Before we set off tomorrow for a firsthand look, let’s examine a few data points and anecdotes for some clues.
Inflation is currently roaring in China:
- Consumer prices rose 2.8% year over year in April – their fastest pace in 18 months
- Producer prices rose a staggering 6.8%
- Housing prices rose 12.8% – their highest since records began five years ago.
The housing numbers are even more astounding when you consider Beijing’s attempt to slam the brakes midmonth.
Among the measures taken: A demand for higher down payments, and a ban on lending for the purchase of third homes (!)
Sure enough, it put a lid on home sales month over month…
But it did absolutely nothing to put a lid on prices.
Something’s got to give.
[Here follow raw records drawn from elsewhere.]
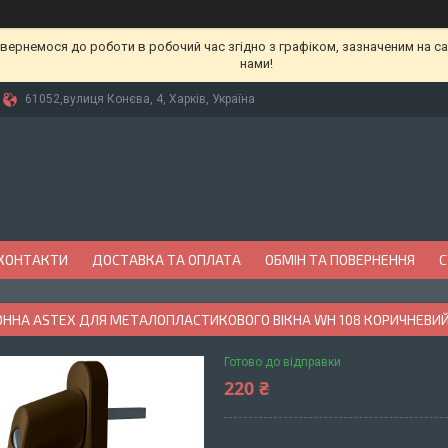
вернемося до роботи в робочий час згідно з графіком, зазначеним на сай
нами!
61052,вулиця Конєва, 4, Харків, Україна
КОНТАКТИ
ДОСТАВКА ТА ОПЛАТА
ОБМІН ТА ПОВЕРНЕННЯ
С
ОННА ASTEX ДЛЯ МЕТАЛОПЛАСТИКОВОГО ВІКНА WH 108 КОРИЧНЕВИЙ 
Готово до відправки
220 ₴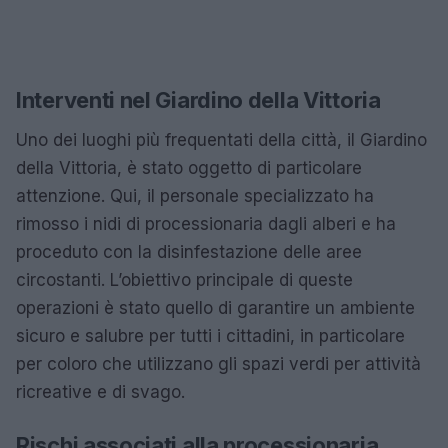
Interventi nel Giardino della Vittoria
Uno dei luoghi più frequentati della città, il Giardino
della Vittoria, è stato oggetto di particolare
attenzione. Qui, il personale specializzato ha
rimosso i nidi di processionaria dagli alberi e ha
proceduto con la disinfestazione delle aree
circostanti. L’obiettivo principale di queste
operazioni è stato quello di garantire un ambiente
sicuro e salubre per tutti i cittadini, in particolare
per coloro che utilizzano gli spazi verdi per attività
ricreative e di svago.
Rischi associati alla processionaria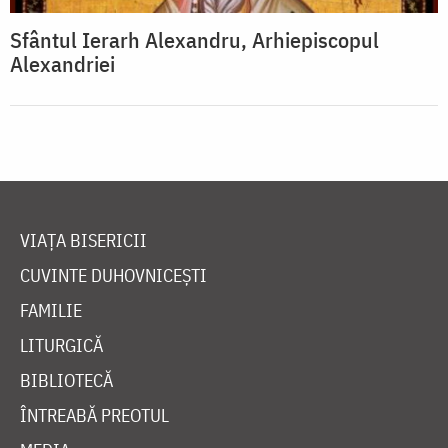
Sfântul Ierarh Alexandru, Arhiepiscopul
Alexandriei
VIAȚA BISERICII
CUVINTE DUHOVNICEȘTI
FAMILIE
LITURGICĂ
BIBLIOTECĂ
ÎNTREABĂ PREOTUL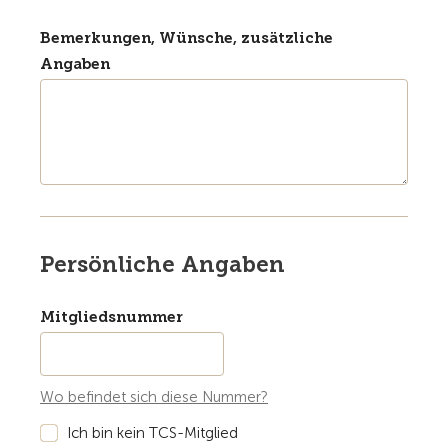
Bemerkungen, Wünsche, zusätzliche
Angaben
Persönliche Angaben
Mitgliedsnummer
Wo befindet sich diese Nummer?
Ich bin kein TCS-Mitglied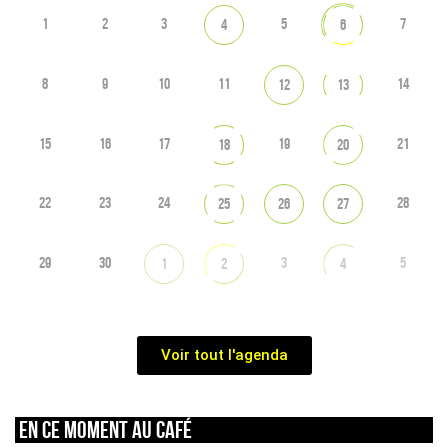
1
2
3
5
7
4
6
8
9
10
11
14
12
13
15
16
17
19
21
18
20
22
23
24
28
25
26
27
29
30
3
5
1
2
4
Voir tout l'agenda
En ce moment au café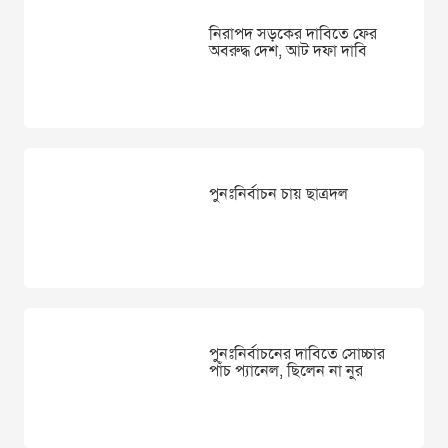
নিরাপদ সড়কের দাবিতে ফের
অবরুদ্ধ দেশ, আট দফা দাবি
পুনঃনির্বাচন চায় ছাত্রদল
পুনঃনির্বাচনের দাবিতে সোচ্চার
পাঁচ প্যানেল, ছিলেন না নুর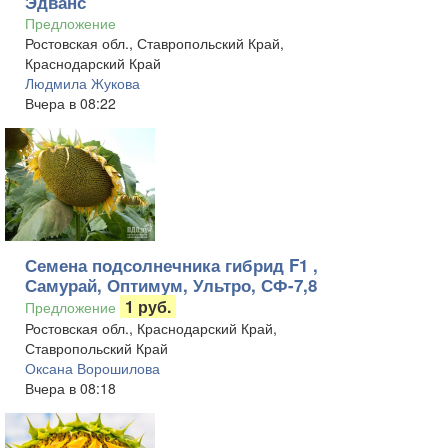
Эдванс
Предложение
Ростовская обл., Ставропольский Край,
Краснодарский Край
Людмила Жукова
Вчера в 08:22
Семена подсолнечника гибрид F1 ,
Самурай, Оптимум, Ультро, СФ-7,8
1 руб.
Предложение
Ростовская обл., Краснодарский Край,
Ставропольский Край
Оксана Ворошилова
Вчера в 08:18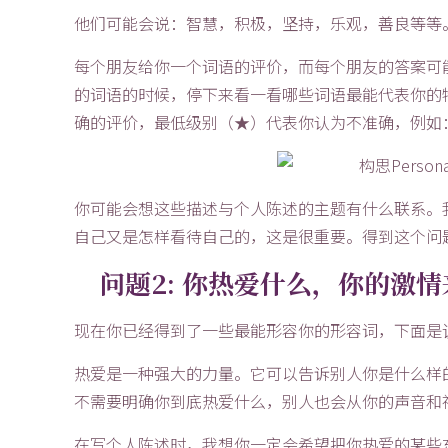
他们可能会说：智慧，积极，坚持，乐观，善良等等
每个朋友给你一个词语的评价，而每个朋友的答案可
的词语的时候，停下来看一看哪些词语最能代表你的
确的评价，最低级别（★）代表你认为不准确，例如
你可能会想这些描述与个人陈述的主题有什么联系。我们在开
自己又是怎样看待自己的，这是很重要。得到这个问
问题2: 你热爱什么，你的激
现在你已经得到了一些最能形容你的形容词，下面是
热爱是一种强大的力量。它可以告诉别人你是什么样
不需要明确你到底热爱什么，别人也会从你的声音和
在写个人陈述时，我想你一定会希望把你热爱的某些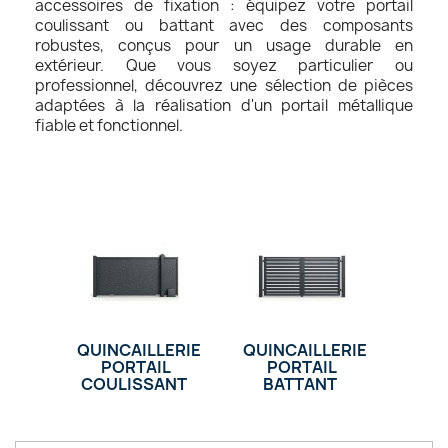
accessoires de fixation : équipez votre portail
coulissant ou battant avec des composants
robustes, conçus pour un usage durable en
extérieur. Que vous soyez particulier ou
professionnel, découvrez une sélection de pièces
adaptées à la réalisation d'un portail métallique
fiable et fonctionnel.
QUINCAILLERIE
QUINCAILLERIE
PORTAIL
PORTAIL
COULISSANT
BATTANT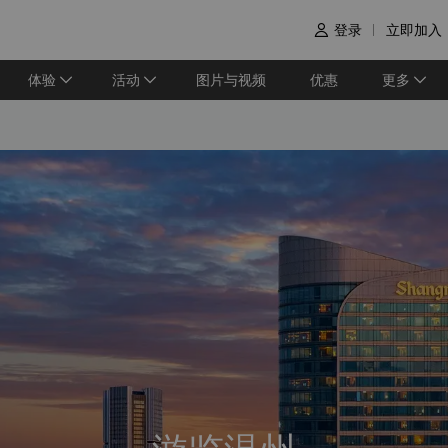
登录
立即加入

体验
活动
图片与视频
优惠
更多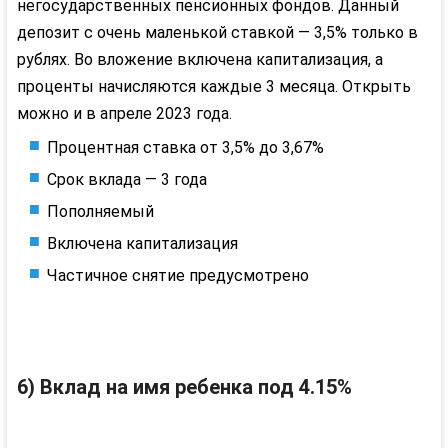
негосударственных пенсионных фондов. Данный
депозит с очень маленькой ставкой — 3,5% только в
рублях. Во вложение включена капитализация, а
проценты начисляются каждые 3 месяца. Открыть
можно и в апреле 2023 года.
Процентная ставка от 3,5% до 3,67%
Срок вклада — 3 года
Пополняемый
Включена капитализация
Частичное снятие предусмотрено
6) Вклад на имя ребенка под 4.15%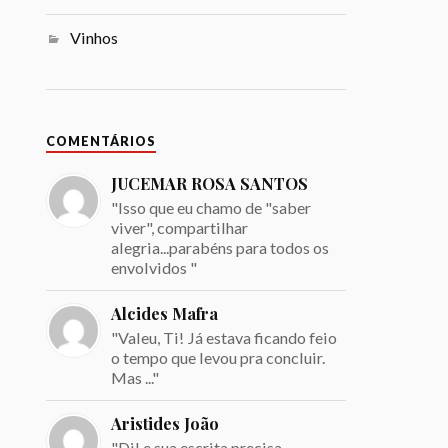
Vinhos
COMENTÁRIOS
JUCEMAR ROSA SANTOS
"Isso que eu chamo de "saber
viver", compartilhar
alegria...parabéns para todos os
envolvidos "
Alcides Mafra
"Valeu, Ti! Já estava ficando feio
o tempo que levou pra concluir.
Mas ..."
Aristides João
"Dil e sua escrita precisa.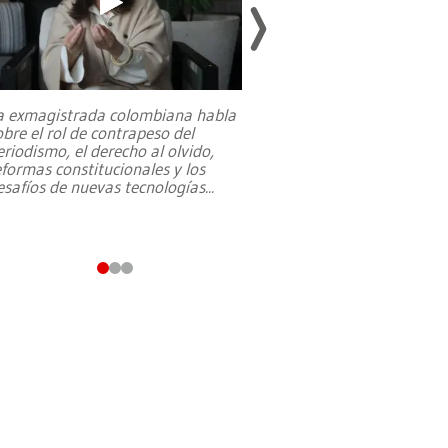
a exmagistrada colombiana habla
Entre recuerdos y es
obre el rol de contrapeso del
referencias hacia sus
eriodismo, el derecho al olvido,
presidente de Brasil,
eformas constitucionales y los
da Silva, oficializó 
esafíos de nuevas tecnologías
...
candidatura
...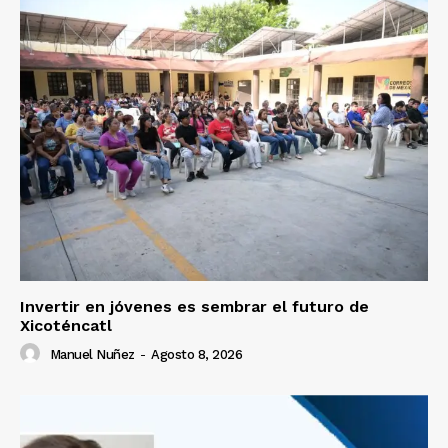
Invertir en jóvenes es sembrar el futuro de
Xicoténcatl
Manuel Nuñez
-
Agosto 8, 2026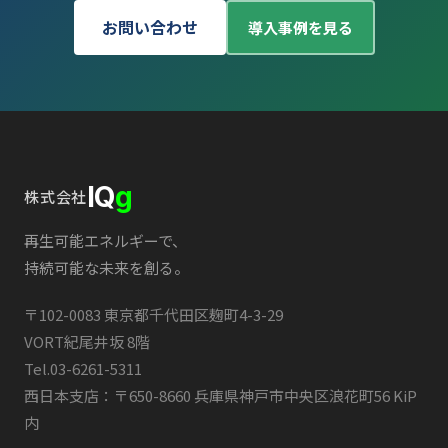
お問い合わせ
導入事例を見る
IQ
g
株式会社
再生可能エネルギーで、
持続可能な未来を創る。
〒102-0083 東京都千代田区麹町4-3-29
VORT紀尾井坂 8階
Tel.
03-6261-5311
西日本支店：〒650-8660 兵庫県神戸市中央区浪花町56 KiP
内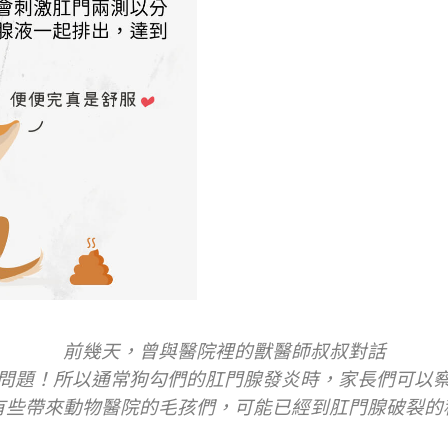
前幾天，曾與醫院裡的獸醫師叔叔對話
問題！所以通常狗勾們的肛門腺發炎時，家長們可以
有些帶來動物醫院的毛孩們，可能已經到肛門腺破裂的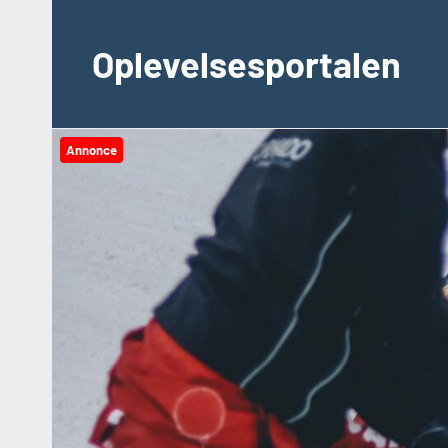
Videre
til
Oplevelsesportalen
indhold
Annonce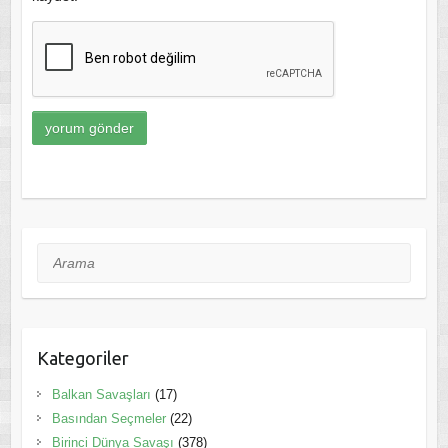
Arama
Kategoriler
Balkan Savaşları
(17)
Basından Seçmeler
(22)
Birinci Dünya Savaşı
(378)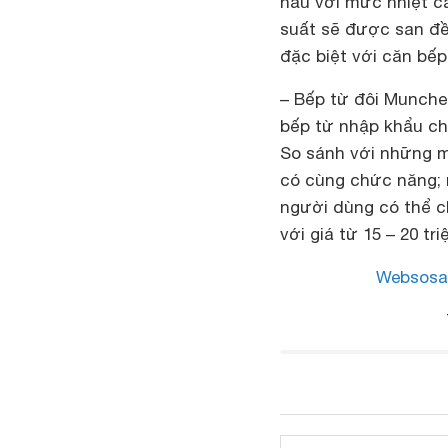
nấu với mức nhiệt ca
suất sẽ được san đề
đặc biệt với căn bếp
– Bếp từ đôi Munchen
bếp từ nhập khẩu ch
So sánh với những m
có cùng chức năng; 
người dùng có thể 
với giá từ 15 – 20 tr
Websosa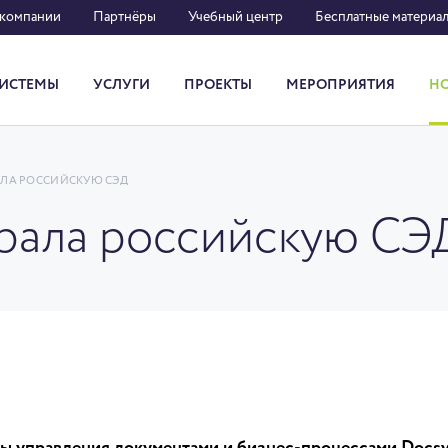
 компании
Партнёры
Учебный центр
Бесплатные материа
ИСТЕМЫ
УСЛУГИ
ПРОЕКТЫ
МЕРОПРИЯТИЯ
Н
Система кадрового документооборота
АЛА РОССИЙСКУЮ СЭД
брала российскую СЭ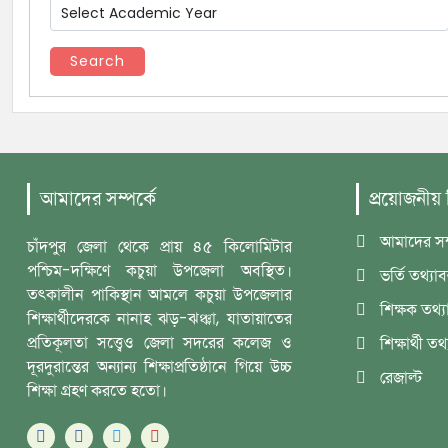
Search
আমাদের সম্পর্কে
প্রয়োজনীয়
আমাদের সম্
চাঁদপুর জেলা থেকে প্রায় ৪৫ কিলোমিটার
পশ্চিম-দক্ষিণে কচুয়া উপজেলা অবস্থিত।
ভর্তি তথ্যা
তৎকালীন পাকিস্থান আমলে কচুয়া উপজেলার
শিক্ষক তথ্য
শিক্ষার্থীদেরকে নানাহ ঝড়-ঝঞ্ঝা, যাতায়াতের
প্রতিকূলতা সত্ত্বেও জেলা সদরের কলেজ ও
শিক্ষার্থী তথ
দূরদুরান্তের অন্যান্য শিক্ষাপ্রতিষ্ঠানে গিয়ে উচ্চ
রেজাল্ট
শিক্ষা গ্রহণ করতে হতো।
Either interest rates have to rise, the yuan allowed to float or both. But when that happens is anyone’s guess.
So what does an upwardly mobile Chinese citizen do with his money when inflation is raging and housing prices lead the way?
Bloomberg News shares the story this week of Pan Weitang, a 27-year-old accountant in Shanghai with $59,000 in savings. (Yes, you read that right. And that’s not atypical.) Chinese law pretty much limits her to three options on where to put her money:
- A bank account in which interest can’t keep up with inflation
- Property which is increasingly beyond reach
- Domestic stocks.
You get one guess about which she’s doing now. And she’s definitely not alone. So even though the Chinese market in Shanghai entered an official bear market earlier this week – it’s down 20% from last November – a new flood of middle-class savers are “buying the dip.”
“It becomes a question of who’s the least ugly girl at the fair,” Victoria Mio told Bloomberg. Mio is a Hong Kong-based senior fund manager at Robeco Group. Robeco is forecasting a second-half rebound. JPMorgan Chase expects Chinese stocks to rally more than 40% this year.
Our friend and potential partner in Beijing is eagerly awaiting pending legislation that will allow mainland Chinese to invest overseas. But for now, it looks like the official line is to keep those savings at home.